Friday, April 9, 2010

New York court holds assumption of the risk does not apply against children

Last Tuesday, in a case called Trupia v. Lake George Central School District, New York's highest court refused to recognize the doctrine of primary assumption of risk as a defense against liability for injuries suffered by a 12 year old. The court rejected the attempt of the Lake George Central School District to amend its answer to a negligent supervision suit to assert assumption of risk in a case where a 12-year-old student was injured when he fell while sliding down a bannister, as he had on earlier occasions. According to a report in, the court wrote that allowing the amendment would edge the state back toward a time when plaintiffs' contributory negligence was widely invoked by defendants to bar liability for injuries.
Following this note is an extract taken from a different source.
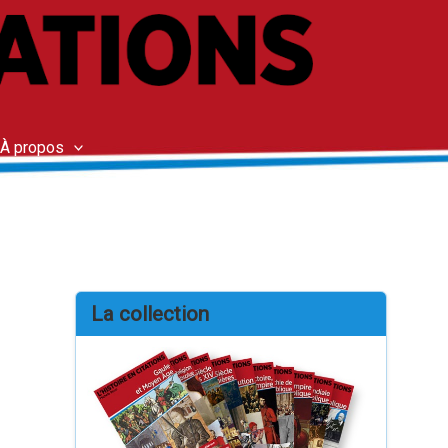
À propos
La collection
This being so, the court should have abandoned assumption of the risk as a defense entirely as so other jurisdictions have done. But wait! Assumption of the risk had been abandoned in NY. In fact, the state legislature abolished contributory negligence and assumption of risk as absolute defenses and adopted an approach under which awards are apportioned according to the culpable conduct of the parties. However, assumption of risk survived as a bar to recovery for organized sports and recreational activities, such as skiing or horseback riding, where participants freely assume a known risk, negating the duty of defendants to safeguard them. I have criticized that aspect of the application of the assumption of the risk doctrine by NY courts here and here. In Trupia, the court reaffirms its approach to allow assumption of the risk as a defense in certain cases while denying its use to the facts of that specific case.